▶ Exercise input:
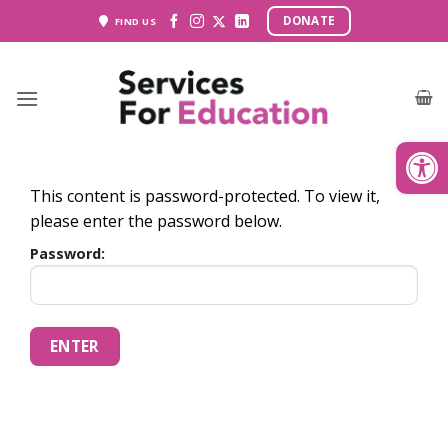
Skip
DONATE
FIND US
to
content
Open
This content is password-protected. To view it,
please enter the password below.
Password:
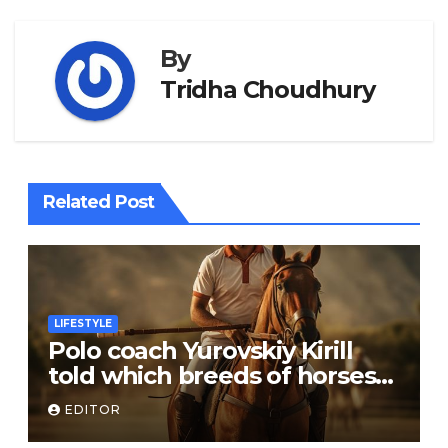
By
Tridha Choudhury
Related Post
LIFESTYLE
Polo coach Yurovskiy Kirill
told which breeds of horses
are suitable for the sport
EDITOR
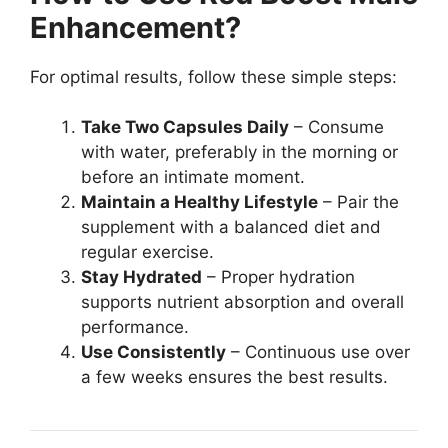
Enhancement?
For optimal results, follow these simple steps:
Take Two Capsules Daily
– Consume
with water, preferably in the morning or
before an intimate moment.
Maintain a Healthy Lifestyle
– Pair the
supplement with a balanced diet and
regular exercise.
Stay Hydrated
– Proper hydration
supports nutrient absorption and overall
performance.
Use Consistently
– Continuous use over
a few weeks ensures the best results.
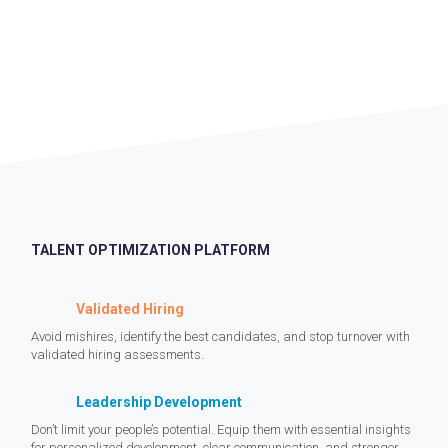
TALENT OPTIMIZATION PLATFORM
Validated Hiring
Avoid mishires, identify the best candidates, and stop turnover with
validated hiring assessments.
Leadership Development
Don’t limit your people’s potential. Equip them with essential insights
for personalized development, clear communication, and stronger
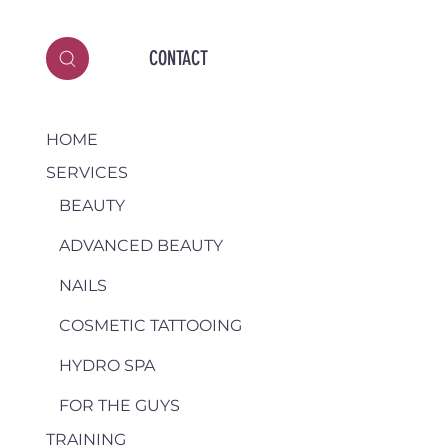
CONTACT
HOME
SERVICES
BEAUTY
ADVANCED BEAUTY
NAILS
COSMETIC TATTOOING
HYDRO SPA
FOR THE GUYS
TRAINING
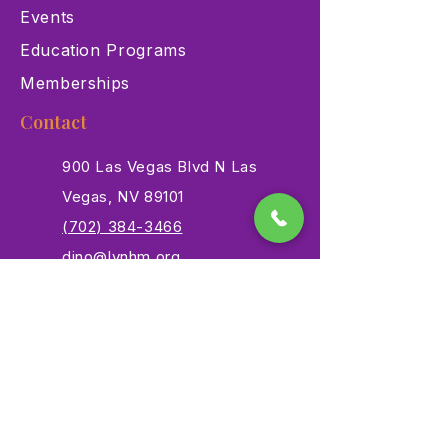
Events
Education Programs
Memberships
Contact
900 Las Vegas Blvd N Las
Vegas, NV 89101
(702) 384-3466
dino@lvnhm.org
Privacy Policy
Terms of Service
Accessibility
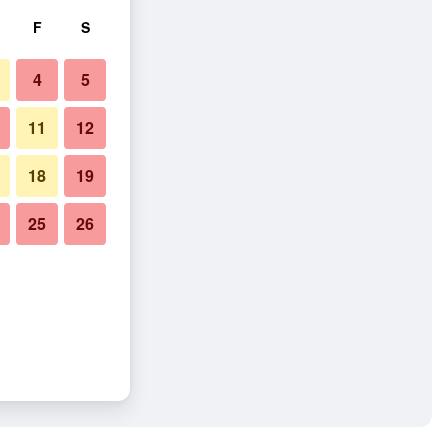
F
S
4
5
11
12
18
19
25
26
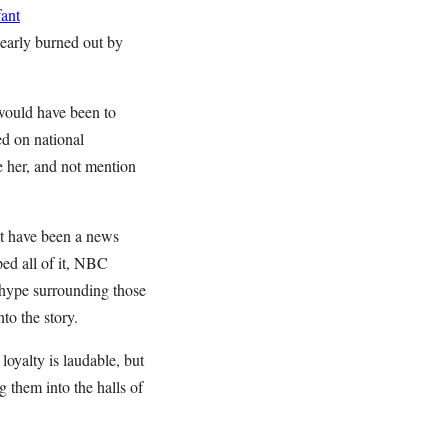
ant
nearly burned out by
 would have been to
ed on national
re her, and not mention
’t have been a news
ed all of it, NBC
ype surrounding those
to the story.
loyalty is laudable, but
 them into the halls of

▶ Task details:
For the entries above, print exactly the lines between the one with "COSMETIC TATTOOING" and the one with "ed on national", inclusive, with no pictures.

▶ Reply:
COSMETIC TATTOOING
HYDRO SPA
FOR THE GUYS
TRAINING
Events
Education Programs
Memberships
Contact
900 Las Vegas Blvd N Las
Vegas, NV 89101
(702) 384-3466
dino@lvnhm.org
Privacy Policy
Terms of Service
Accessibility
F
S
4
5
11
12
18
19
25
26
ant
nearly burned out by
 would have been to
ed on national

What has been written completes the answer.